Webscraping Node + puppeteer

Webscraping Node + puppeteer
ibnu gunawan prayogo

Ibnu Gunawan P

Wed, 28 2021, 2:44:00 pm

Table Of Content

Webscraping with Node and Puppeteer

Webscraping is a method used to extract and retrieve data from specific web pages, such as images, text, or URLs on a website, especially when the website does not provide an API for data access. Puppeteer, a Node.js library, is essential for performing web scraping. In this article, I'll try my hand at scraping data from a particular website.

Determining the Data to Extract

For this example, we'll be extracting data from medium.com. To identify the data to extract, you can press F12 to open the browser's inspector tool and explore the HTML components or tags on the website that contain the data you need.

/assets/articles/medium.png

As an example, let's say I want to capture the trending topics on medium.com by copying a selector, as shown in the image above. Here's the selector I obtained:

Trying Out Puppeteer

Once you have the selector, the next step is to test web scraping by visiting https://try-puppeteer.appspot.com/.

/assets/articles/Screen_Shot_2021-07-28_at_17.20.23.png

Here, you can experiment with the selector you copied earlier using Puppeteer by modifying the script as shown below:

const browser = await puppeteer.launch();

const page = await browser.newPage();
await page.goto('https://medium.com');

const Log = await page.$$eval('#root > div > div.ar.do > div > div > div > div > div > div > div > div', item => item.map(data => data.innerText))

console.log(Log);
await page.screenshot({path: 'screenshot.png'});

await browser close();

Explanation

Puppeteer is a Node.js library that provides an API for controlling the Chromium browser. With Puppeteer, you can automate and control various browser actions.

  • Line 1 launches Puppeteer to open a browser.
  • Line 2 creates a new tab within the browser.
  • Line 3 directs the opened tab to the Medium website.
  • Line 4 creates a variable to store the data to be scraped. It involves finding HTML tags using the selector copied earlier, getting the desired data in an array, and looping through the HTML tags to return the data as text.
  • Line 5 prints the scraped data as text to the console.
  • Line 6 takes a screenshot of the medium.com page.
  • Line 7 closes the browser.

Scraping Results

/assets/articles/Screen_Shot_2021-07-28_at_17.25.33.png

From this, we've successfully obtained a list of trending topics on medium.com in text format.

So far, we've performed web scraping through the Puppeteer-provided website.
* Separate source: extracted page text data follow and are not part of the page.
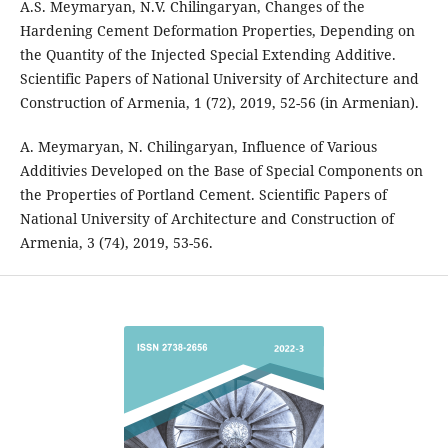
A.S. Meymaryan, N.V. Chilingaryan, Changes of the
Hardening Cement Deformation Properties, Depending on
the Quantity of the Injected Special Extending Additive.
Scientific Papers of National University of Architecture and
Construction of Armenia, 1 (72), 2019, 52-56 (in Armenian).
A. Meymaryan, N. Chilingaryan, Influence of Various
Additivies Developed on the Base of Special Components on
the Properties of Portland Cement. Scientific Papers of
National University of Architecture and Construction of
Armenia, 3 (74), 2019, 53-56.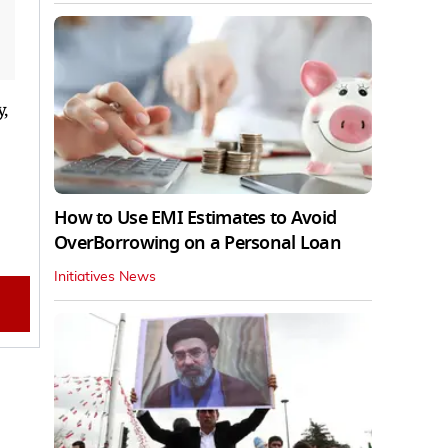
,
How to Use EMI Estimates to Avoid
OverBorrowing on a Personal Loan
Initiatives News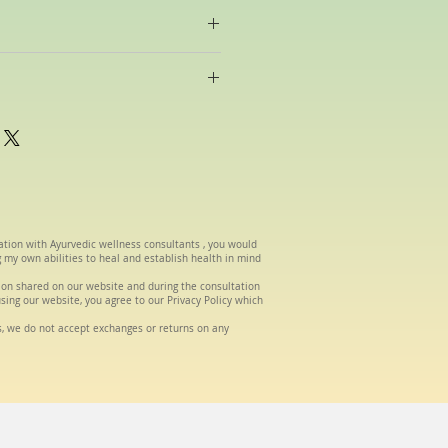
raditional Ayurvedic oils made in-
be selected according to your
om the date of order.
tation with Ayurvedic wellness consultants , you would
g my own abilities to heal and establish health in mind
tion shared on our website and during the consultation
using our website, you agree to our Privacy Policy which
s, we do not accept exchanges or returns on any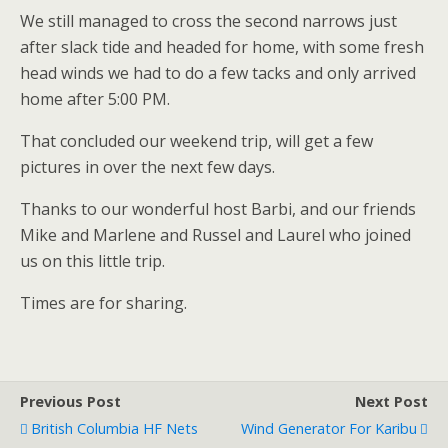
We still managed to cross the second narrows just
after slack tide and headed for home, with some fresh
head winds we had to do a few tacks and only arrived
home after 5:00 PM.
That concluded our weekend trip, will get a few
pictures in over the next few days.
Thanks to our wonderful host Barbi, and our friends
Mike and Marlene and Russel and Laurel who joined
us on this little trip.
Times are for sharing.
Previous Post
Next Post
British Columbia HF Nets
Wind Generator For Karibu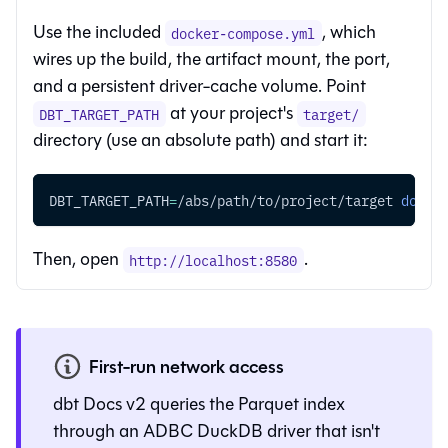
Use the included
, which
docker-compose.yml
wires up the build, the artifact mount, the port,
and a persistent driver-cache volume. Point
at your project's
DBT_TARGET_PATH
target/
directory (use an absolute path) and start it:
DBT_TARGET_PATH
=
/abs/path/to/project/target 
docke
Then, open
.
http://localhost:8580
First-run network access
dbt Docs v2 queries the Parquet index
through an ADBC DuckDB driver that isn't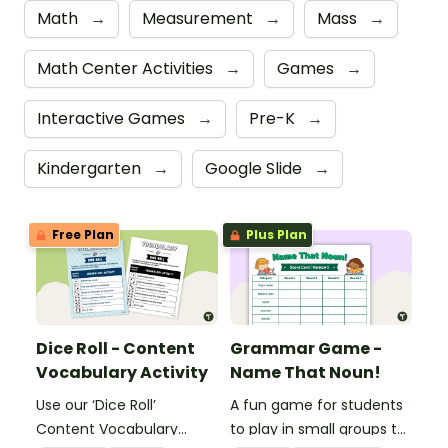
Math
→
Measurement
→
Mass
→
Math Center Activities
→
Games
→
Interactive Games
→
Pre-K
→
Kindergarten
→
Google Slide
→
Free Plan
Plus Plan
Dice Roll - Content
Grammar Game -
Vocabulary Activity
Name That Noun!
Use our ‘Dice Roll’
A fun game for students
Content Vocabulary
to play in small groups to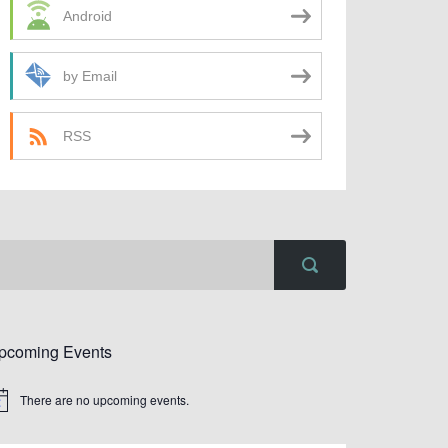
Android
by Email
RSS
pcoming Events
There are no upcoming events.
tice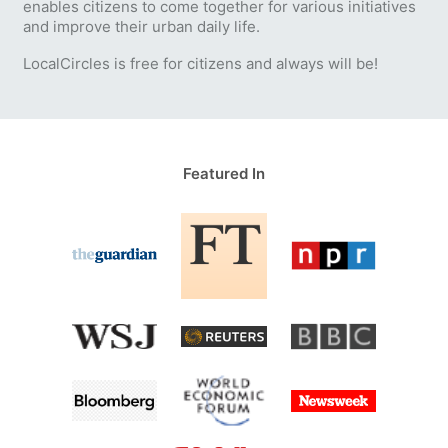
enables citizens to come together for various initiatives
and improve their urban daily life.
LocalCircles is free for citizens and always will be!
Featured In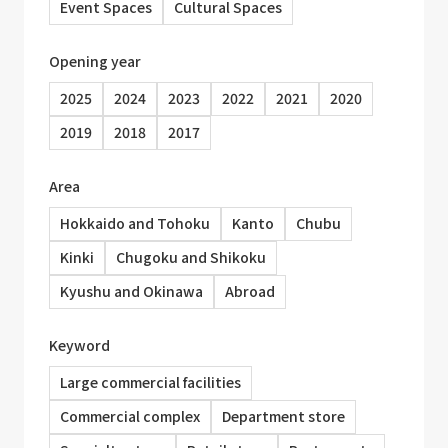
Event Spaces
Cultural Spaces
Opening year
2025
2024
2023
2022
2021
2020
2019
2018
2017
Area
Hokkaido and Tohoku
Kanto
Chubu
Kinki
Chugoku and Shikoku
Kyushu and Okinawa
Abroad
Keyword
Large commercial facilities
Commercial complex
Department store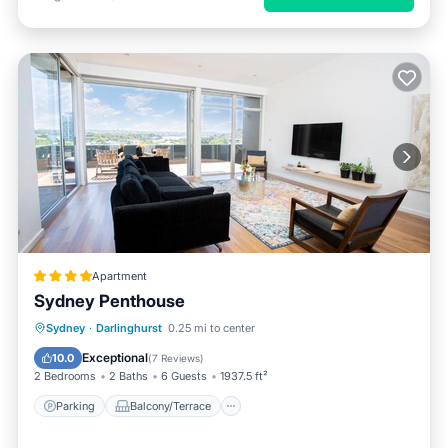
Apartment
Sydney Penthouse
Parking
Balcony/Terrace
View
Sydney
·
Darlinghurst
0.25 mi to center
Air Conditioner
Exceptional
10.0
(
7 Reviews
)
2 Bedrooms
2 Baths
6 Guests
1937.5 ft²
Parking
Balcony/Terrace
However, if you'd like to try it directly in your code, you can do so by installing the Puppeteer package for Node.js.

Scraping with Node.js

To start scraping, you can create a new project using the following command:

npm init -y #[↵]

Installation

To install Puppeteer, simply run the following command in your terminal:

npm i puppeteer #[↵]
# or yarn add puppeteer [↵]

The Puppeteer installation will automatically download the latest version of Chromium, which has an approximate size of [170MB for Mac], [282MB for Linux], and [280MB for Windows]. However, if you want a lighter version, you can use:

npm i puppeteer-core #[↵]
# or yarn add puppeteer-core [↵]

Once all preparations are ready, you can proceed with writing the code.

Scraping Code

Create a file named index.js and enter the following code:

// Importing Puppeteer
const puppeteer = require("puppeteer");

// Continue with the code previously tested at [https://try-puppeteer.appspot.com](https://try-puppeteer.appspot.com/)
(async () => {
    const browser = await puppeteer.launch();

    const page = await browser.newPage();
    await page.goto('https://medium.com');
    
    const Log = await page.$$eval('#root > div > div.ar.do > div > div > div > div > div > div > div > div', item => item.map(data => data.innerText))
    
    console.log(Log);
    await page.screenshot({path: 'screenshot.png'});
    
    await browser.close();
})();

# Author's Message

How easy was that? Puppeteer not only allows you to retrieve data as shown above but also provides options for handling authenticated data, managing browser cookies, running the browser headlessly, and much more. You can see an example of a scraping application I created [here]. For complete documentation, check it out here.

That's all I can provide for now. I hope you find it useful. Thank you! 😁